There are places and moments in which elevated feelings flourish, insightful thoughts flow, and and inspiration grows.

A book is like a garden carried in the pocket.
Chinese proverb
Delicious solitudes.

Libraries and gardens, which have so much in commun, are some of those places. Their quiet atmosphere promotes a serene and meditative state of mind in which one can reconnect with what’s essential. Where common noise is put on mute, simple truths – which always whisper – can be heard.

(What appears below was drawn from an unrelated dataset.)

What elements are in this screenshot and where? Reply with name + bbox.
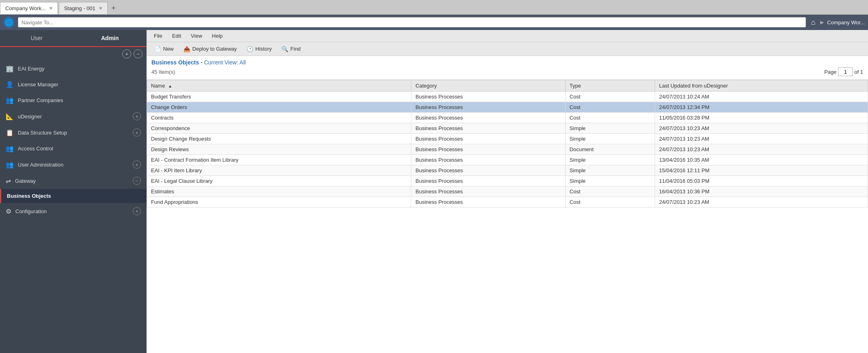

The library – a garden of thought, and the garden – a library of natural wonders provide wholesome nutrition to mind and soul, help them expand and thrive.
With a few flowers in my garden, half a dozen pictures and some books, I live without envy.
Lope de Vega
And then, I have nature and art and poetry, and if that is not enough, what is enough?
Vincent van Gogh




In such peaceful environments sensory cues become more salient and more meaningful. The quality of light, the vibrancy and shades of colors, gentle sounds and scents permeating the air all bear witness to the simple beauty of what is.
The world is full of magic things, patiently waiting for our senses to grow sharper.
W.B. Yeats

The garden I love more than any place on earth; it is a better study than the room inside the house which is dignified by that name. I like to pace its gravelled walks, to sit in the moss-house, which is warm and cozy as a bird’s nest, and wherein twilight dwells at noonday; to enjoy the feast of colour spread for me in the curiously-shaped floral spaces. My garden, with its silence and the pulses of fragrance that come and go on the airy undulations, affects me like sweet music. Care stops at the gates, and gazes at me wistfully through the bars. Among my flowers and trees nature takes me into her own hands, and I breathe freely as the first man. It is curious, pathetic almost, I sometimes think, how deeply seated in the human heart is the liking for gardens and gardening. Is the fancy too far brought, that this love for gardens is a reminiscence haunting the race of that remote time in the world’s dawn when but two persons existed—a gardener named Adam, and a gardener’s wife called Eve?